First Live Tissue Artery Transplant
January 22, 2009 No Comments
A United Kingdom patient suffering from arterial disease has become the first person in the country to receive a life saving artery transplant using live human artery tissue flown in specially from the United States.
John Young suffered years of ill health and three major cardiac operations due to suffering from arterial disease which left him close to death. Mr Young required a replacement of the Aorta, which is the main artery coming from the base of the heart and the two branches coming from it which feed the left and right hand side of the body.
In an interview broadcast on British television today, Mr young stated ’sometimes when you’re in hospital and they clean up wounds you scream out – but i never felt like that. I felt down, and I didn’t feel well, but I wasn’t in violent pain’. This is a little known, and interesting insight into the type of pain that arterial disease causes.

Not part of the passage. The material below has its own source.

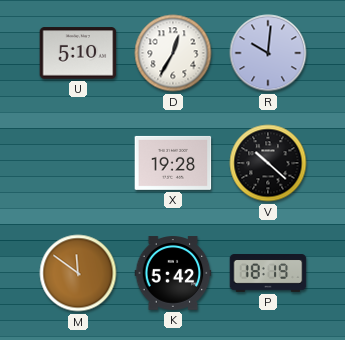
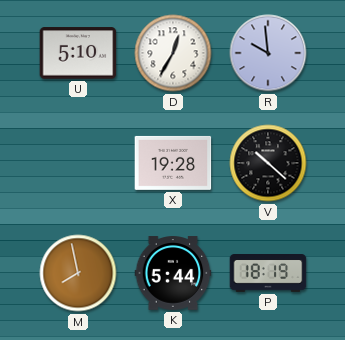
R: 10:01 -> 9:59
M: 11:51 -> 7:58
K: 5:42 -> 5:44
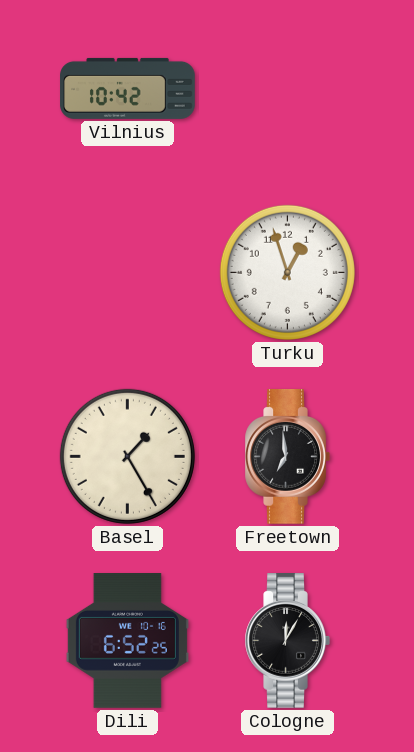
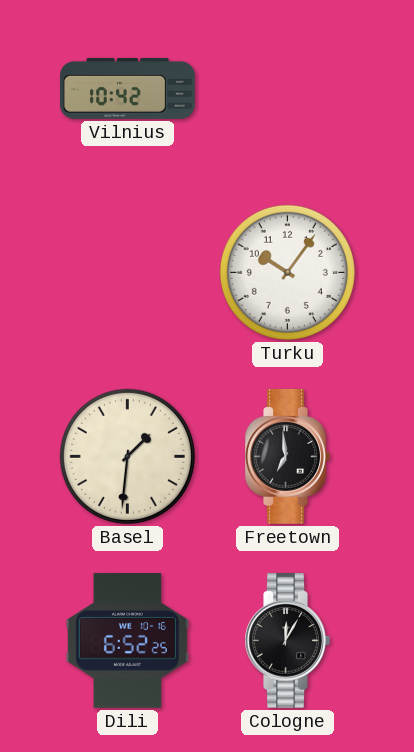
Turku: 12:57 -> 10:06
Basel: 1:25 -> 1:31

Normally, surgeons would use use synthetic material to replace damaged arteries, but in this case that was not possible, for medical reasons. Instead, live human tissue donated from a donor in America was flown in specially, and was used in a ground breaking 9 hour operation at St. Richard’s Hospital in Chichester, England – the first of it’s kind in the country.
In an interview given to the BBC, the Consultant Vascular Surgeon who led the British operation, Mr. Hany Hafez commented ‘I feel privileged to have received the necessary support to allow us to do this. Without the system supporting the team, it would not have worked’.
Just two weeks after the operation, the patient is back at home and well on the road to recovery.
The operation cost over $150,000, but is seen as being ‘well worth it’ as Mr Young would have almost certainly died imminently without it.